In reactie op het arrest van het Hof van Justitie wordt van de zijde van belanghebbende aangevoerd dat indeling van de Zoneplayer, gelet op de door de verwijzende rechter nog vast te stellen feiten, moet plaatsvinden onder post 8517 van de GN. Betoogd wordt dat de gegevens waarvan het Hof van Justitie is uitgegaan bij zijn oordeel dat uitsluitend post 8519 van de GN van toepassing is, niet - althans niet alle - betrekking hebben op de Zoneplayer. De objectieve kenmerken en eigenschappen van de Zoneplayer wijken, aldus belanghebbende in haar reactie, af van hetgeen het Hof van Justitie ten grondslag heeft gelegd aan zijn arrest, terwijl deze voldoende houvast bieden om de Zoneplayer in te delen onder post 8517 van de GN. Daarbij wijst belanghebbende in het bijzonder op de door het Hof van Justitie gebezigde aanduiding ‘standalone’ toestel, terwijl de Zoneplayer volgens belanghebbende niet ‘standalone’ werkt, maar – zoals in post 8517 van de GN bedoelde toestellen - alleen in verbinding met het internet of een (ander) netwerk.

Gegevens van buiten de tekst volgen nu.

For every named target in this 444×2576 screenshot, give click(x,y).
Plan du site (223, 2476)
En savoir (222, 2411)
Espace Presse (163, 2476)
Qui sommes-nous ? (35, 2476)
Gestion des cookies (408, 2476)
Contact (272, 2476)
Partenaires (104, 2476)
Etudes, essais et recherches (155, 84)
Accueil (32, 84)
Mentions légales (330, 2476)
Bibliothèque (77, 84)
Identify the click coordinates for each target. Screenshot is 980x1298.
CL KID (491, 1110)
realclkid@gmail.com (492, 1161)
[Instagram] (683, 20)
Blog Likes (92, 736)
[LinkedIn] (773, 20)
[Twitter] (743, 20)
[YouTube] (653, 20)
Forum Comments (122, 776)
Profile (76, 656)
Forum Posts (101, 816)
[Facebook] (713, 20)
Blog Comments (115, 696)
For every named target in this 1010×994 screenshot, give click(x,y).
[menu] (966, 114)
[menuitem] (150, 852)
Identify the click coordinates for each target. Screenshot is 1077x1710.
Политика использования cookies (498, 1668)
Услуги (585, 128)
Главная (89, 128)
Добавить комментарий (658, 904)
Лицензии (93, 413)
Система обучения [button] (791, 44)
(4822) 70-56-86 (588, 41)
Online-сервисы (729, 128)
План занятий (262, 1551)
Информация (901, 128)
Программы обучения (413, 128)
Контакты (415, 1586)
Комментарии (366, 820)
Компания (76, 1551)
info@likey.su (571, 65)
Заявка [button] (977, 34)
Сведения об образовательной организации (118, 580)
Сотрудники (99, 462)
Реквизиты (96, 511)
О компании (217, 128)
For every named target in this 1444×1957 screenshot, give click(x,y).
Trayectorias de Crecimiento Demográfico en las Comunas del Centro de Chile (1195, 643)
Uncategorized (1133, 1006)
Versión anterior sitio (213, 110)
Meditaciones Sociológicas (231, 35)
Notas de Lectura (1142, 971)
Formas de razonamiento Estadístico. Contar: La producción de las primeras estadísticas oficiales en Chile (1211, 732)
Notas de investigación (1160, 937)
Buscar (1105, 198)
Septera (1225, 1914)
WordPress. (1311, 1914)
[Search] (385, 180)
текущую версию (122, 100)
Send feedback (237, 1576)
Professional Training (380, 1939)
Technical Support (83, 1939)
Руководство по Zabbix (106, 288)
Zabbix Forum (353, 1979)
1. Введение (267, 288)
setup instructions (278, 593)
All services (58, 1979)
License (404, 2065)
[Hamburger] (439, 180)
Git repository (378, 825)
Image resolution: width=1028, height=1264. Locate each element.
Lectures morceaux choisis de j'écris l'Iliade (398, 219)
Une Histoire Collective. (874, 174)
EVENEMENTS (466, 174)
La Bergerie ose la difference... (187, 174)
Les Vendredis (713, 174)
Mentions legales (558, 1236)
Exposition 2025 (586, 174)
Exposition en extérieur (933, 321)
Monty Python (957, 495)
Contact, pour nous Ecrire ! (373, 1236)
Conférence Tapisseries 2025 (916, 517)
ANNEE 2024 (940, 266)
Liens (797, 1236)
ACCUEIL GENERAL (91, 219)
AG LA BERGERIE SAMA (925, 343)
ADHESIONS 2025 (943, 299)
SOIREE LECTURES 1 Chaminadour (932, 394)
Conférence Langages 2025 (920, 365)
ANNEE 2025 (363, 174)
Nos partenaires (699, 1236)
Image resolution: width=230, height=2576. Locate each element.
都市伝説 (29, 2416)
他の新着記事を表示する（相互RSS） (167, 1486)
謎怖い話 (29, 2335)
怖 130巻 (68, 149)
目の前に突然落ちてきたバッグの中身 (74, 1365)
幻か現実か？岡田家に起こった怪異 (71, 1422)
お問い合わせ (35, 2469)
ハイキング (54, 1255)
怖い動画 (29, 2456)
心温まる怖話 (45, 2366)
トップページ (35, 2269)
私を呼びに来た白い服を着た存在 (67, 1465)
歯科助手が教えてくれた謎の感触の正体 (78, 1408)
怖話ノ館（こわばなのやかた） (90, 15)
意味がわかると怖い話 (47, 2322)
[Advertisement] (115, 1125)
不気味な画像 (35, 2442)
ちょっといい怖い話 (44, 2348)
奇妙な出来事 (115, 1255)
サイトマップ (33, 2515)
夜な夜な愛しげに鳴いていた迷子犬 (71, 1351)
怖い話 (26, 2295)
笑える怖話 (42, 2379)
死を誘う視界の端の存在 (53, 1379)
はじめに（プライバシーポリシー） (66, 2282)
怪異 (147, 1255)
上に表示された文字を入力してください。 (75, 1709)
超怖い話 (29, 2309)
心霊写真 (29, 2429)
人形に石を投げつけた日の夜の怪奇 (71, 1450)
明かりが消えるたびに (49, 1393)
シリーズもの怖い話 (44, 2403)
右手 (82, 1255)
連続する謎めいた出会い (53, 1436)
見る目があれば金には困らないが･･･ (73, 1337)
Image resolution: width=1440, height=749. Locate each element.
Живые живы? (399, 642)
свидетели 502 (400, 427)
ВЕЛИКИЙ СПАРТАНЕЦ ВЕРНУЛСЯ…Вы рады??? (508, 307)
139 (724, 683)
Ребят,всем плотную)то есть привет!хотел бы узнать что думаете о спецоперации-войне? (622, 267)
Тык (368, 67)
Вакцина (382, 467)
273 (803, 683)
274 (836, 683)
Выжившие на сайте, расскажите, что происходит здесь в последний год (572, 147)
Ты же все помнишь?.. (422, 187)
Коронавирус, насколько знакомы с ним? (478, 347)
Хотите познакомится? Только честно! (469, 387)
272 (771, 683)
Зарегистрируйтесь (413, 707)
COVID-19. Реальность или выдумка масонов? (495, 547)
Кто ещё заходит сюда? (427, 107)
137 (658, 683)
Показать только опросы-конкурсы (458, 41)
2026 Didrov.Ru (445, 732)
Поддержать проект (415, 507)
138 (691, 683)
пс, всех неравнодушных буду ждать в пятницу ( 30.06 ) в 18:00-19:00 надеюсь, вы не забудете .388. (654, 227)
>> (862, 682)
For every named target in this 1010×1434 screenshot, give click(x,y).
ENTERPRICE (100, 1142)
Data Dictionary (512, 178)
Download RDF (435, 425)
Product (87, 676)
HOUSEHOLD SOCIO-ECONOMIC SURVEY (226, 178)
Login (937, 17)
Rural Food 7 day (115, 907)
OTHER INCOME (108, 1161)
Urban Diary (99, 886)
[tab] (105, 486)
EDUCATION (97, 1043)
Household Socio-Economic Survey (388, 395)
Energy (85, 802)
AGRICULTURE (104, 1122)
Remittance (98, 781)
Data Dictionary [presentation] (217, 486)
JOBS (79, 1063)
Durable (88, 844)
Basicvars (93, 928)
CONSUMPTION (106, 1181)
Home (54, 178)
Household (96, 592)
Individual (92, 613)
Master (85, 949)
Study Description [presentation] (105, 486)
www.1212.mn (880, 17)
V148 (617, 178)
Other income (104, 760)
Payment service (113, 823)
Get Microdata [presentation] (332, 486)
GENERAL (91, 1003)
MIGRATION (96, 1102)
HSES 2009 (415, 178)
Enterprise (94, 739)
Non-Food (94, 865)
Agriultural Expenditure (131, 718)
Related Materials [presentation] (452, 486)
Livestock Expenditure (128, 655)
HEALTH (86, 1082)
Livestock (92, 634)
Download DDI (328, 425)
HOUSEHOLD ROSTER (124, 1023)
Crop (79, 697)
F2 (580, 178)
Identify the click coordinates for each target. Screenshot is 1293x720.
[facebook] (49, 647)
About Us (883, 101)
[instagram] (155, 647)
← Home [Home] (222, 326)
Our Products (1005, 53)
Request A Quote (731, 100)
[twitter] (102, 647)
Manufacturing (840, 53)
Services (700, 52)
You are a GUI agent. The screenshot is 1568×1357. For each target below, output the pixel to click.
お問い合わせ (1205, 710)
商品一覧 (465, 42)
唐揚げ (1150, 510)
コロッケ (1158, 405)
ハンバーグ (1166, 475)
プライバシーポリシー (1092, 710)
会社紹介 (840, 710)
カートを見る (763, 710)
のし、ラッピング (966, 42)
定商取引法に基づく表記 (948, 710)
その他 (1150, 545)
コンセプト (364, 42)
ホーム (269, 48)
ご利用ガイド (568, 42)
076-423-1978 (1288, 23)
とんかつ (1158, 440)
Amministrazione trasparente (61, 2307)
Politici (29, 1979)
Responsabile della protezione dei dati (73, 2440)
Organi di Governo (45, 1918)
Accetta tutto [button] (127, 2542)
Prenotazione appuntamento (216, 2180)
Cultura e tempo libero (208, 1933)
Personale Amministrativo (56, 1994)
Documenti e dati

In de reactie van belanghebbende worden geen feiten aangevoerd die niet door het Hof van Justitie in aanmerking zijn genomen bij het oordeel dat de Zoneplayer moet worden ingedeeld onder post 8519 van de GN. Het Hof van Justitie is uitgegaan van de door de Hoge Raad in zijn hiervoor onder 1 vermelde arrest van 13 februari 2015 vermelde beschrijving van (de werking van) de Zoneplayer en heeft daaruit, alsmede uit het gegeven dat de Zoneplayer aan de consument wordt aangeboden als een draadloos systeem voor de weergave van hifi stereogeluid – welk gegeven in de reactie van belanghebbende niet wordt weersproken – geconcludeerd dat de Zoneplayer als enige functie heeft het weergeven van geluid, zoals omschreven in post 8519 van de GN. Daarbij is het Hof van Justitie, anders dan in de reactie van belanghebbende wordt verondersteld, niet ervan uitgegaan dat de Zoneplayer een ‘standalone’ toestel is in die zin dat deze functioneert dan wel ook kan functioneren zonder verbinding met een netwerk (vgl. hiervoor de punten 42 en 47 van het arrest van het Hof van Justitie).
De middelen falen derhalve.
3 Proceskosten
De Hoge Raad acht geen termen aanwezig voor een veroordeling in de proceskosten.